(WORK REQUIRED) Beginning with the first line of the data below, extract each line up to and including the one containing "einstieg nach einer Erkrankung". Copy them exactly and add nothing.

(RAW DATA)
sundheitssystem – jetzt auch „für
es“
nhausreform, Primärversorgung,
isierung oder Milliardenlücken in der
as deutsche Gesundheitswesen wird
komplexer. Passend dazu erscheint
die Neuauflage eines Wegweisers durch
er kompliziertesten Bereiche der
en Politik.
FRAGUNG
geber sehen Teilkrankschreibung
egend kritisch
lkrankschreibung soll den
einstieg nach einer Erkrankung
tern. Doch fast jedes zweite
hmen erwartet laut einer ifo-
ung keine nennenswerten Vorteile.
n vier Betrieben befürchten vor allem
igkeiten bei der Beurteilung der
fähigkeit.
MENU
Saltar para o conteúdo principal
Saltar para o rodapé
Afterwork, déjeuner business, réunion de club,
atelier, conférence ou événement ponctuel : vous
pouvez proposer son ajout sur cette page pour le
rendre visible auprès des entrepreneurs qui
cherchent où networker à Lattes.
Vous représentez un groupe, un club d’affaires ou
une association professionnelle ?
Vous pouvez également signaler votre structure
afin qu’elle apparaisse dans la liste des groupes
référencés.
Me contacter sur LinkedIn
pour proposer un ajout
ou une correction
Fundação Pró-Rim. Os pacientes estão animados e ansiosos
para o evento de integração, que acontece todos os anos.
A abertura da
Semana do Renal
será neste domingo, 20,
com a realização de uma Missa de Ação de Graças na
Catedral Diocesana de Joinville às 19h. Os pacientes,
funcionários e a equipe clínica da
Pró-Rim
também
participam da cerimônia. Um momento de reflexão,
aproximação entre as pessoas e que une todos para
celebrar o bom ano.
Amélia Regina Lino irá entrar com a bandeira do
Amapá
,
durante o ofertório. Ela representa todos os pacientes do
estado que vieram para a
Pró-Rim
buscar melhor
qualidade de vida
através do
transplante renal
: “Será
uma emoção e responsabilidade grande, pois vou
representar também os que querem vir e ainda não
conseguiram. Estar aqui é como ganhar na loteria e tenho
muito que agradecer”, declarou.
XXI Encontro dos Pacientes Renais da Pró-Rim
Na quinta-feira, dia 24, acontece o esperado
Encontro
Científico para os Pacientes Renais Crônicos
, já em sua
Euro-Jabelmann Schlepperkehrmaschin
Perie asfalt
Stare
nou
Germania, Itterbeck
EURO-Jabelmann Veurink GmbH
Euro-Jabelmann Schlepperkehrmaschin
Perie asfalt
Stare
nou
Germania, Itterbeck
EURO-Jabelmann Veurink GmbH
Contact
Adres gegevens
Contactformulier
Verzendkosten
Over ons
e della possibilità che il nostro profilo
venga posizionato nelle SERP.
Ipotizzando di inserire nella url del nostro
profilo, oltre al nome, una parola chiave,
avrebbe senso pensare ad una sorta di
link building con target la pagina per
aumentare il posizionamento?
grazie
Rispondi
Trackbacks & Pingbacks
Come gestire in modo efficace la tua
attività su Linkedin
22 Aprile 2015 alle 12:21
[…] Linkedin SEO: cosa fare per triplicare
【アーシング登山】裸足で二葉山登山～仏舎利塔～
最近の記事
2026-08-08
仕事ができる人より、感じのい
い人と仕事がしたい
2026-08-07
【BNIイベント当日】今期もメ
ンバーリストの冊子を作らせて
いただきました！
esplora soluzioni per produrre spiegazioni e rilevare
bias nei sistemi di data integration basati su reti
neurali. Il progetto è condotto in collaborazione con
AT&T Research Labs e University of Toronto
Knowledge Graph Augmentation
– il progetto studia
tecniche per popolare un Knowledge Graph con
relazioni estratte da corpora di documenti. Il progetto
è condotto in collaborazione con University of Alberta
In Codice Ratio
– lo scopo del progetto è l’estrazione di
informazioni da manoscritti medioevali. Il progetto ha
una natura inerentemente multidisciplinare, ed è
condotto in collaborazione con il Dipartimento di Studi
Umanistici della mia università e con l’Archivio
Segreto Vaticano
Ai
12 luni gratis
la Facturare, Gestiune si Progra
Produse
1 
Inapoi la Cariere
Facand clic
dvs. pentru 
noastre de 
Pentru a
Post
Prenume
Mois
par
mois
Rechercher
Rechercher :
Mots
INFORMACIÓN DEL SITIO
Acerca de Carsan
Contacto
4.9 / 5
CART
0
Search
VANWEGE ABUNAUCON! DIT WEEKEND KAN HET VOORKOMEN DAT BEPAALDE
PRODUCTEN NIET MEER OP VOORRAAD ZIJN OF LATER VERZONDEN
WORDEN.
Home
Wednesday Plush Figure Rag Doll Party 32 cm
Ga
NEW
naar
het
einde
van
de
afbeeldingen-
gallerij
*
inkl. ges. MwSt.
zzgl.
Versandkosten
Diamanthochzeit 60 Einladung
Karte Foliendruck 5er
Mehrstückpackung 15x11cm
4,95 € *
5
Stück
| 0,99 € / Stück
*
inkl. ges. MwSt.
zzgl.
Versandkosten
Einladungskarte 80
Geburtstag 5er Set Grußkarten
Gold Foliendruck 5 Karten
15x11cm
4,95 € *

(RESPONSE FOR THIS EXERCISE)
sundheitssystem – jetzt auch „für
es“
nhausreform, Primärversorgung,
isierung oder Milliardenlücken in der
as deutsche Gesundheitswesen wird
komplexer. Passend dazu erscheint
die Neuauflage eines Wegweisers durch
er kompliziertesten Bereiche der
en Politik.
FRAGUNG
geber sehen Teilkrankschreibung
egend kritisch
lkrankschreibung soll den
einstieg nach einer Erkrankung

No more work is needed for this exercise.